A lot of people around the world are wondering these days how Turkey was able to jump from bottom to the top within a decade and became a shining star of the region. It seems a miracle: starting from a terrible situation it faced with the eruption of 2001 crisis, but ending with a brighter than ever outlook. When the country cleared its external debts to the IMF last week, this outlook became even brighter, urging credit rating institutions to upgrade Turkey’s rating.
In 2001, Turkey hit the biggest economic crisis in its recent history. The situation was as terrible as one can imagine: Turkish Lira depreciated almost 100% in one day, overnight interest rates jumped to 7500% -a record in the history of economic crises-, 7 billion dollars escaped from the country within a few days, stock exchange market collapsed, foreign exchange reserves depleted falling below the critical threshold, inflation reached 67%, real economic growth was recorded to be -8.5%. Budget deficit exceeded 15% of GDP, government debts exceeded 90% of GDP… After a “lost decade” of populist economic policies combined with irregularities, anti-democratic, authoritarian, oppressive political implementations under a “military guardian regime” had led the country to the inevitable collapse: severe economic crisis combined with political unrest and uncertainty; the outlook was as bad as it can be in February 2001.

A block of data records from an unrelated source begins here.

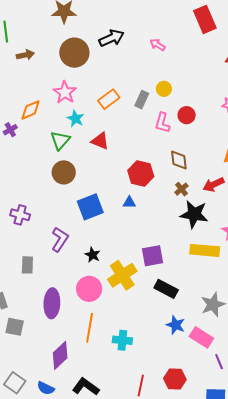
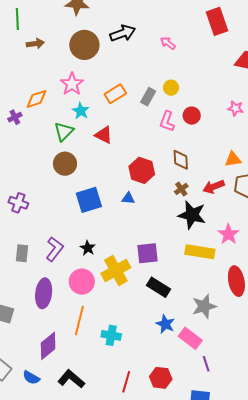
purple L-shape: (60, 239) -> (54, 249), moved

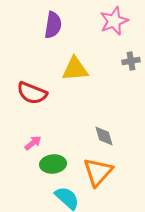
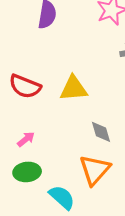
yellow triangle: (75, 69) -> (74, 88), moved
green ellipse: (53, 164) -> (27, 172), moved

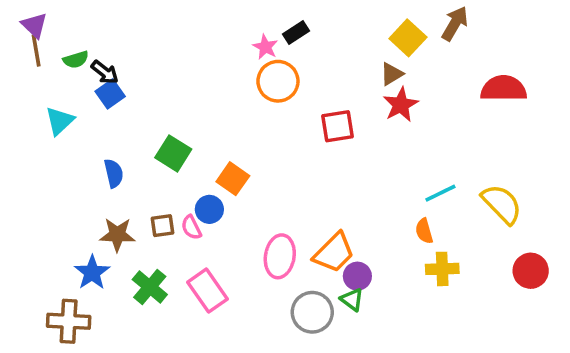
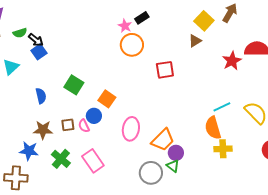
red star: (401, 105) -> (232, 61), moved
orange semicircle: (424, 231) -> (213, 128), size x1.6
pink ellipse: (280, 256) -> (131, 129), moved
blue star: (92, 273) -> (29, 151), turned -30

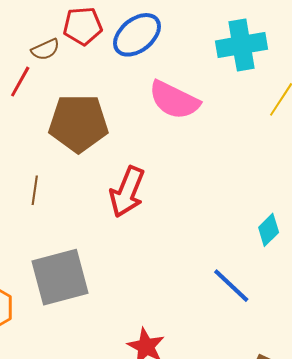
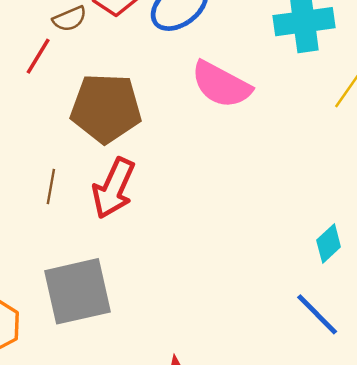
red arrow: (127, 192) -> (114, 188), moved
blue line: (231, 286) -> (317, 314), moved

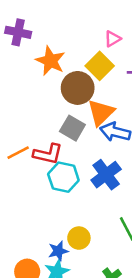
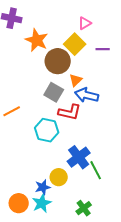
orange triangle: (101, 113) -> (76, 80), size x0.6
red L-shape: (48, 154) -> (70, 112), moved
blue cross: (106, 175) -> (79, 157), moved

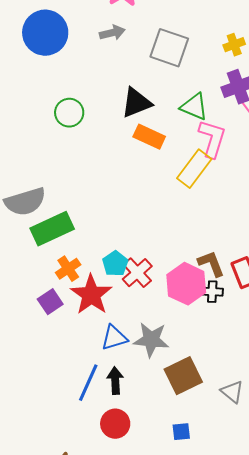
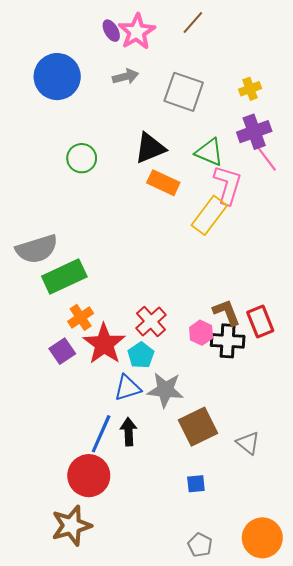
cyan pentagon: (115, 264) -> (141, 355), moved
pink hexagon: (186, 284) -> (201, 333), size x0.6
black cross: (212, 292) -> (228, 341), size x1.5
red circle: (115, 424) -> (89, 476), moved, size x1.4

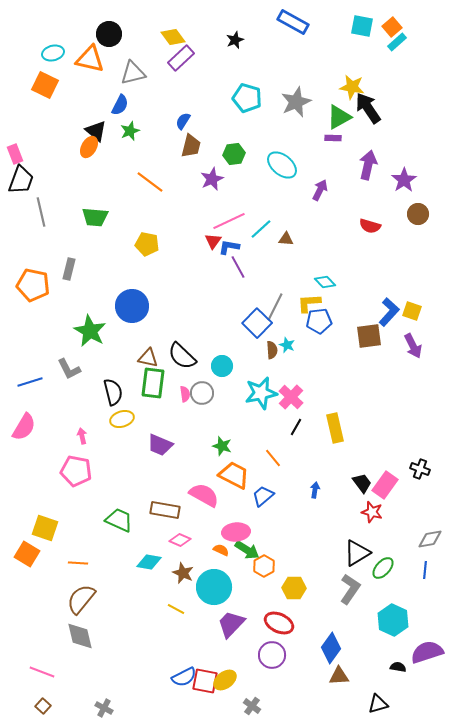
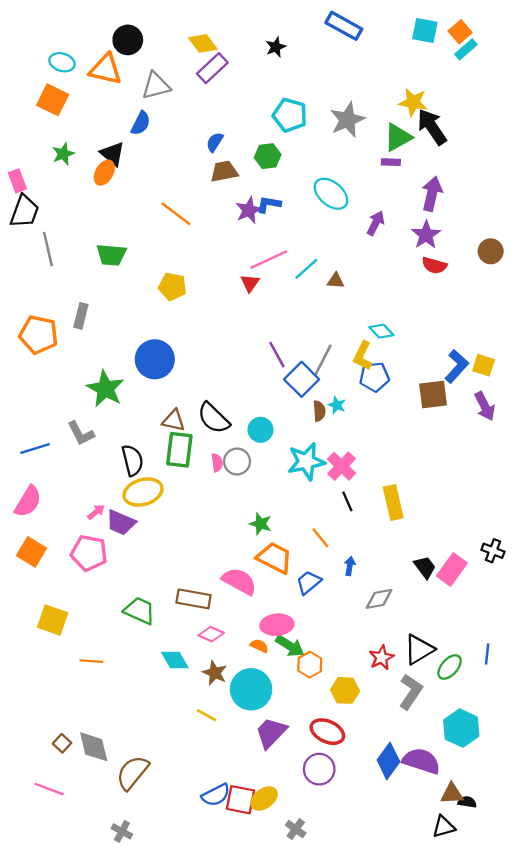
cyan ellipse: (53, 53) -> (62, 62), turned 30
green star: (130, 131) -> (63, 154), moved
brown trapezoid: (191, 146) -> (224, 171), turned -115
green hexagon: (234, 154) -> (268, 156), moved
purple star: (404, 180) -> (426, 235), moved
blue L-shape: (229, 247) -> (269, 204), moved
purple line: (238, 267) -> (277, 355), moved
yellow L-shape: (309, 303) -> (363, 356), turned -60
yellow ellipse: (122, 419) -> (143, 492), size x1.4
black line: (296, 427) -> (347, 501), turned -54
pink arrow: (82, 436) -> (96, 512), turned 63
purple trapezoid: (160, 445) -> (121, 523), moved
blue arrow: (315, 490) -> (350, 566), moved
red star: (372, 512) -> (381, 658), moved, turned 30
gray diamond: (430, 539) -> (379, 599), moved
orange square: (27, 554) -> (31, 552), moved
cyan diamond: (149, 562) -> (175, 660), turned 50
blue line: (425, 570) -> (487, 654), moved
brown semicircle: (81, 599) -> (132, 773), moved
purple semicircle: (427, 652) -> (421, 761), moved, turned 36
black semicircle: (398, 667) -> (467, 802), moved
brown triangle: (339, 676) -> (452, 794), moved
brown square: (43, 706) -> (62, 743), moved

Interestingly enough, within just a decade or so, Turkey seems to be a shining star of the region: economic, political and social outlook seem much brighter and more optimistic than they have been in the near history. Economic and political stability have been achieved, macro-economic indicators have been dramatically improved. From 2001 to 2012, GDP increased 5-fold jumping from 150 to 790 billion dollars, per capita income increased almost 4-fold jumping from 3000 to nearly 11000 dollars (these figures are even higher when calculated on a purchasing power parity basis), inflation has fallen from 67 to 6.5% (it is now under control within 1-digit levels after 4 decades of chronically high inflation), real interest rates are almost zero%, exports jumped from 25 to 152 billion dollars, annual FDI inflows jumped from around 1 billion to 13-15 billion dollars, annual average growth rate has been around 6% in the same period. Foreign exchange reserves increased from 20 to 125 billion dollars. Turkey has been one of the fastest countries in recovering from the negative impact of the 2008-09 global economic crisis. Under “vision 2023” (100th anniversary of the foundation of the Republic) the country opts for being among the 10 largest economies with a GDP of 2 trillion dollars, per capita income of 25 thousand dollars, and annual exports of 500 billion dollars. One last achievement of Turkey to make the picture even brighter is the fact that the country cleared its debts to the IMF this week (Monday, May 20, 2013) paying the last installment of 422 million dollars. The volume of IMF-debt was 23.5 billion dollars in 2001. Having finished the payments, Turkey now joined the “no debt to IMF” club, a phenomenon of psychological comfort and self-confidence.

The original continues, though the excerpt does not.